Guedes prevê reforma da Previdência aprovada no 1º semestre

Por Gustavo Nicoletta

São Paulo – O ministro da Economia, Paulo Guedes, espera que o Congresso aprove a reforma da Previdência no primeiro semestre deste ano, e baseia esta estimativa em manifestações populares, na necessidade de uma solução fiscal para os governos locais, nas reuniões que teve com políticos e na perspectiva de eleições municipais no ano que vem.

“Vai passar antes do fim do primeiro semestre”, afirmou Guedes durante evento da Brookings Institution, nos Estados Unidos.

O ministro disse que durante manifestações recentes “muitas pessoas estavam dizendo meu nome”, e que é “muito estranho” um ministro da Economia ser popular. “E ser popular porque está apoiando reforma da Previdência é coisa de outro planeta. Isso é um sinal de maturidade. Eles entendem que podemos virar a Grécia, Portugal” sem a reforma da Previdência.

Paulo Guedes
O ministro da Economia, Paulo Guedes, na Comissão de Constituição e Justiça (CCJ) da Câmara, debate a reforma da Previdência (PEC 6/19). (Foto: José Cruz/Agência Brasil)

Ele acrescentou que os governos estaduais e municipais também estão apoiando a reforma porque precisam das mudanças que estão previstas na proposta para equilibrar as contas públicas. “Não é que eles querem, todos entendem que eles precisam”, afirmou.

Outro fator no qual Guedes apoia sua estimativa para a aprovação da reforma da Previdência no Congresso é a perspectiva de que os políticos entendem que tem eleições no ano que vem e que é melhor eliminar este tema da agenda agora do que no futuro.

“Isso é uma coisa crítica, tem que ser decidida rápido. Qual é a agenda nos próximos meses? Descentralização dos recursos, pacto federativo, tem discussão muito interessante”, disse ele.

Questionado a respeito do tamanho da reforma – visto que o Ministério da Economia defende que precisam ser poupados pelo menos R$ 1 trilhão ao longo de 10 anos para a adoção de um regime de capitalização -, o ministro reiterou que o valor é necessário e minimizou estimativas de que a reforma ficará aquém deste nível.

“A mídia do establishment disse que tem R$ 700 bilhões [em economia]. Se vier de R$ 600 bilhões a R$ 800 bilhões, é muito mais do que o último governo propôs, o que quer dizer que financeiramente vamos sobreviver. Eu não lanço a transição para o regime de capitalização”, afirmou.

Questionado se renunciaria ao cargo caso a diluição da reforma ficasse neste nível, Guedes não respondeu.

A reforma da Previdência está em tramitação na Câmara dos Deputados e ainda está em fase de análise pela Comissão de Constituição e Justiça e de Cidadania (CCJC). O parecer do deputado Marcelo Freitas sobre a proposta foi de manutenção integral do texto, com recomendação para que alguns pontos específicos fossem analisados por uma próxima comissão, que será montada apenas para a análise da reforma.
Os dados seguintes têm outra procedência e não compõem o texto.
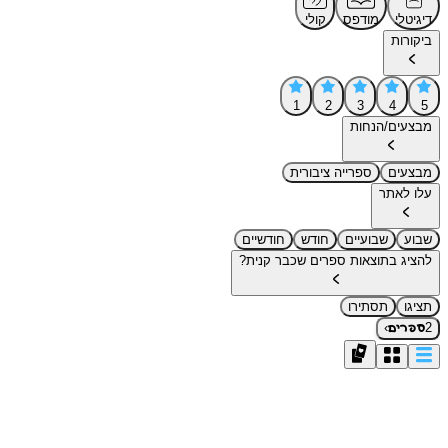
דיגיטלי
מודפס
קולי
ביקורות
1
2
3
4
5
מבצעים/הנחות
מבצעים
ספרייה ציבורית
עלו לאתר
שבוע
שבועיים
חודש
חודשיים
להציג בתוצאות ספרים שכבר קנית?
תציגו
תסתירו
›
2
ספרים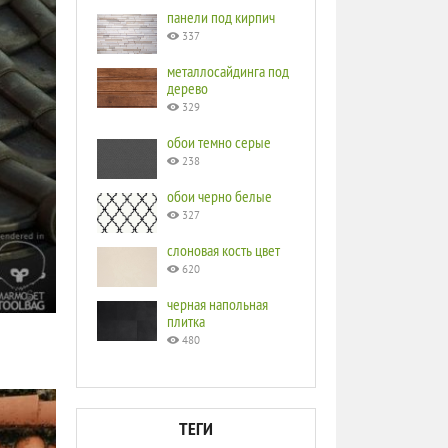
панели под кирпич
337
металлосайдинга под
дерево
329
обои темно серые
238
обои черно белые
327
слоновая кость цвет
620
черная напольная
плитка
480
ТЕГИ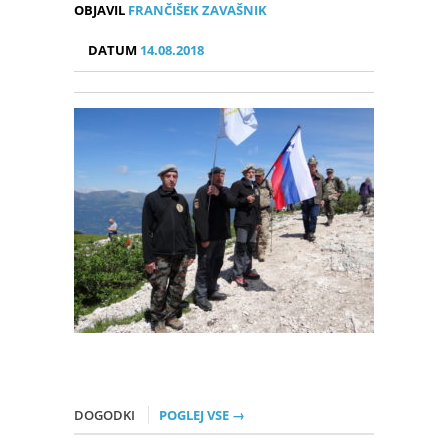
OBJAVIL
FRANČIŠEK ZAVAŠNIK
DATUM
14.08.2018
DOGODKI
POGLEJ VSE →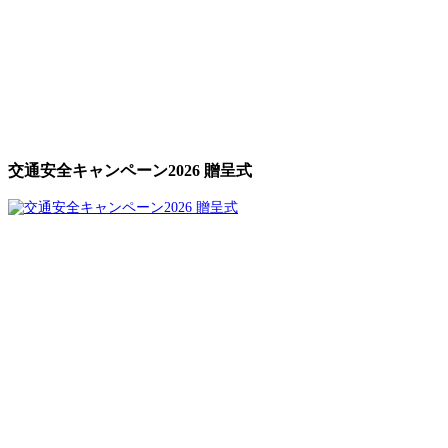
交通安全キャンペーン2026 贈呈式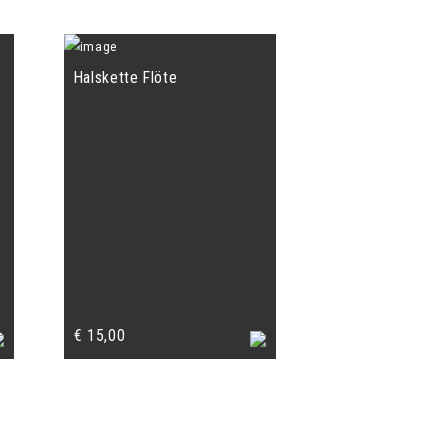
Halskette Flöte
€
15,00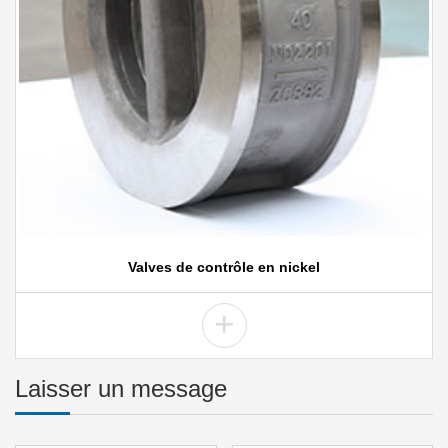
Valves de contrôle en nickel
+
Laisser un message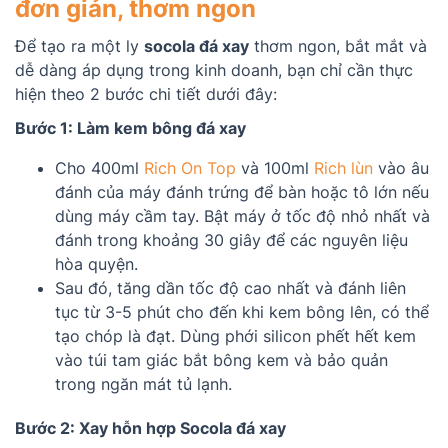
đơn giản, thơm ngon
Để tạo ra một ly
socola đá xay
thơm ngon, bắt mắt và
dễ dàng áp dụng trong kinh doanh, bạn chỉ cần thực
hiện theo 2 bước chi tiết dưới đây:
Bước 1: Làm kem bông đá xay
Cho 400ml
Rich On Top
và 100ml
Rich lùn
vào âu
đánh của máy đánh trứng để bàn hoặc tô lớn nếu
dùng máy cầm tay. Bật máy ở tốc độ nhỏ nhất và
đánh trong khoảng 30 giây để các nguyên liệu
hòa quyện.
Sau đó, tăng dần tốc độ cao nhất và đánh liên
tục từ 3-5 phút cho đến khi kem bông lên, có thể
tạo chóp là đạt. Dùng phới silicon phết hết kem
vào túi tam giác bắt bông kem và bảo quản
trong ngăn mát tủ lạnh.
Bước 2: Xay hỗn hợp Socola đá xay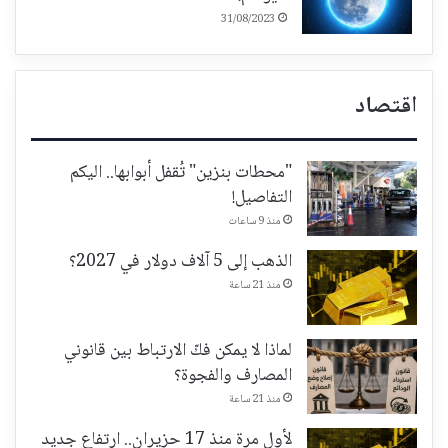
31/08/2023
اقتصاد
"محطات بنزين" تُقفل أبوابها.. اليكم
التفاصيل!
منذ 9 ساعات
الذهب إلى 5 آلاف دولار في 2027؟
منذ 21 ساعة
لماذا لا يمكن فكّ الارتباط بين قانوني
المصارف والفجوة؟
منذ 21 ساعة
لأول مرة منذ 17 حزيران.. ارتفاع جديد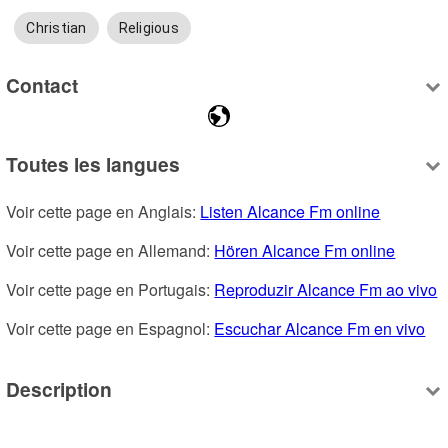
Christian
Religious
Contact
Toutes les langues
Voir cette page en Anglais: 
Listen Alcance Fm online
Voir cette page en Allemand: 
Hören Alcance Fm online
Voir cette page en Portugais: 
Reproduzir Alcance Fm ao vivo
Voir cette page en Espagnol: 
Escuchar Alcance Fm en vivo
Description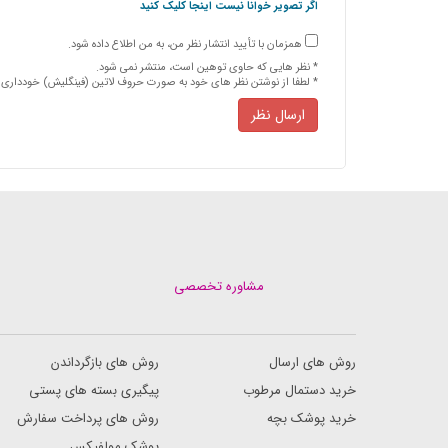
اگر تصویر خوانا نیست اینجا کلیک کنید
همزمان با تأیید انتشار نظر من، به من اطلاع داده شود.
* نظر هایی كه حاوی توهین است، منتشر نمی شود.
* لطفا از نوشتن نظر های خود به صورت حروف لاتین (فینگلیش) خودداری ن
ارسال نظر
مشاوره تخصصی
روش های ارسال
روش های بازگرداندن
خرید دستمال مرطوب
پیگیری بسته های پستی
خرید پوشک بچه
روش های پرداخت سفارش
پوشک مولفیکس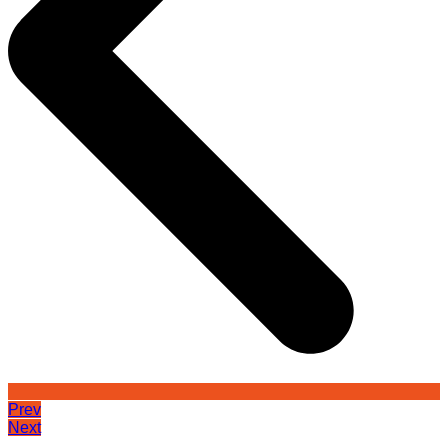
Prev
Next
Além disso, um grupo de líderes de partidos do chamado “centrão”, que representam 278 deputados, também indicaram que pretendem remover da proposta original os trechos relacionados a mudanças na aposentadoria rural e no Benefício de Prestação Continuada (BPC).

Isto, somado aos 133 deputados que fazem oposição ao governo de Jair Bolsonaro, na prática reduz a 102 deputados o potencial apoio da Câmara ao plano original do governo. São necessários 308 dos 513 votos possíveis para a aprovação da medida pelo plenário da Câmara.